I’ve been telling friends who have shopped at Target this holiday season to make sure that they cancel their debit and credit cards and get new ones. I’ve been surprised that some seem fairly nonchalant about it, and they aren’t planning to cancel so they don’t have to deal with the hassles that go along with getting a new card. Their reasoning? “It’s not my fault, so if anything bad happens, it’ll be Target’s responsibility to pay for any fraud committed. It isn’t going to cost me anything.” This is a terrible stance to take that could end up costing you hundreds of dollars.
Javelin Strategy & Research is estimating that the Target credit card data breach will cost customers and companies $18.9 billion dollars. The vast majority of this loss with be the responsibility of Target. Other businesses like credit card companies, financial institutions and merchants will also end up losing money when the compromised cards are fraudulently used at their businesses. But customers aren’t going to escape unscathed. Javelin estimates that this breach will cost the 40 million customers affected some $4 billion in costs for items fraudulently charged to their cards (this doesn’t count indirect costs such as lost wages and additional costs to fight the fraud), or an average of $100 each.
The problem is that while $100 will be the average, some customers will end up paying much more than others to create that average.
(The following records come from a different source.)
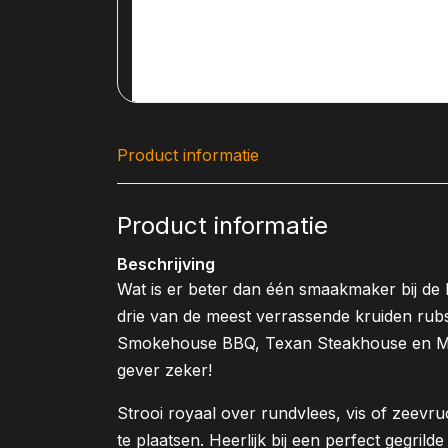
Product informatie
Product informatie
Beschrijving
Wat is er beter dan één smaakmaker bij de
drie van de meest verrassende kruiden rubs
Smokehouse BBQ, Texan Steakhouse en Med
gever zeker!
Strooi royaal over rundvlees, vis of zeevru
te plaatsen. Heerlijk bij een perfect gegrilde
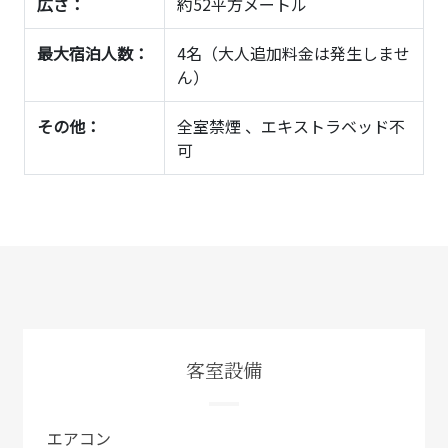
広さ：
約52平方メートル
最大宿泊人数：
4名（大人追加料金は発生しませ
ん）
その他：
全室禁煙 、エキストラベッド不
可
客室設備
エアコン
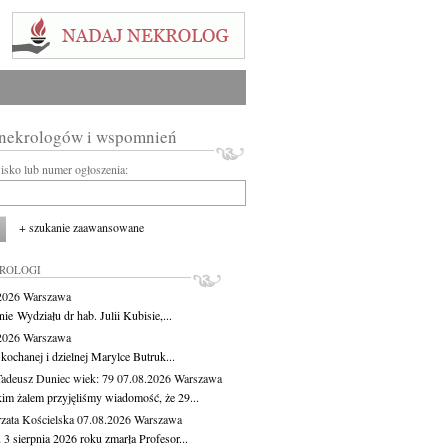
 nekrologów i wspomnień
wisko lub numer ogłoszenia:
+ szukanie zaawansowane
KROLOGI
.2026
Warszawa
ie Wydziału dr hab. Julii Kubisie,...
.2026
Warszawa
kochanej i dzielnej Marylce Butruk...
Tadeusz Duniec
wiek: 79
07.08.2026
Warszawa
kim żalem przyjęliśmy wiadomość, że 29...
zata Kościelska
07.08.2026
Warszawa
3 sierpnia 2026 roku zmarła Profesor...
For those who quickly cancel and exchange their credit card, there should be no fraud costs and the indirect monetary costs should be relatively little compared to the time and aggravation (Javelin also estimates that the breach will cost those affected 3.25 hours of their time on average). In addition to the time, there could be costs such as getting a new card expressed mailed so that it can still be used for shopping during the holiday season, the cost of cell phone minutes used to cancel the card and to call other merchants to switch automatic payments, the cost of gas for a trip to the credit union to get a new debit card, and possibly some unexpected fees if the card was used for automatic payments that end up getting paid late as the switch between credit cards occurs. Add those with the time it takes to resolve the situation, and even those who end up never having their cards used for fraud still pay a significant price.
Those who don’t cancel their cards in time and do become a victim of fraud will end up spending a lot more. Javelin has found that while the average ID fraud loss amounts to just over $4,600, the out-of-pocket expenses for these consumers averages $631. While businesses end up paying for most, if not all, the cost of the fraud on the credit card, the customer still ends up spending a significant amount of money trying to get the fraud issues resolved. This can include time off of work filing police reports, contracting firms to help clear out fraudulent entries in credit reports, and even lawyer fees.
While it’s certainly inconvenient and it’ll take a little bit of time and money to resolve the issue, it’s far better to cancel and get a new card now (and it won’t hurt your credit score to do so), than to have to deal with the aftermath of your card being fraudulently used. Yes, Target and other companies will bear the vast majority of the cost of the items fraudulently purchased on your card, but that doesn’t mean that it “isn’t going to cost (you) anything.”